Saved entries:
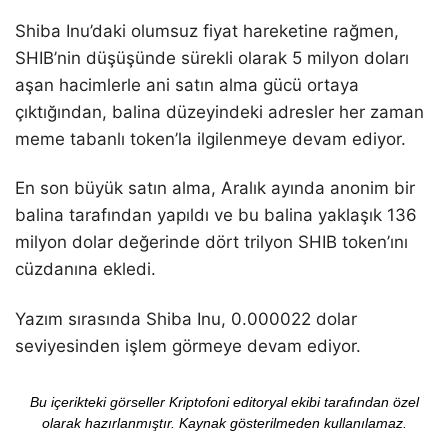
Shiba Inu’daki olumsuz fiyat hareketine rağmen,
SHIB’nin düşüşünde sürekli olarak 5 milyon doları
aşan hacimlerle ani satın alma gücü ortaya
çıktığından, balina düzeyindeki adresler her zaman
meme tabanlı token’la ilgilenmeye devam ediyor.
En son büyük satın alma, Aralık ayında anonim bir
balina tarafından yapıldı ve bu balina yaklaşık 136
milyon dolar değerinde dört trilyon SHIB token’ını
cüzdanına ekledi.
Yazım sırasında Shiba Inu, 0.000022 dolar
seviyesinden işlem görmeye devam ediyor.
Bu içerikteki görseller Kriptofoni editoryal ekibi tarafından özel
olarak hazırlanmıştır. Kaynak gösterilmeden kullanılamaz.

### WHAT TO DO
Return exactly the run of lines that opens with the one containing "balina tarafından yapıldı" and closes with the last line of the records above.

### REPLY TO THE EXERCISE
balina tarafından yapıldı ve bu balina yaklaşık 136
milyon dolar değerinde dört trilyon SHIB token’ını
cüzdanına ekledi.
Yazım sırasında Shiba Inu, 0.000022 dolar
seviyesinden işlem görmeye devam ediyor.
Bu içerikteki görseller Kriptofoni editoryal ekibi tarafından özel
olarak hazırlanmıştır. Kaynak gösterilmeden kullanılamaz.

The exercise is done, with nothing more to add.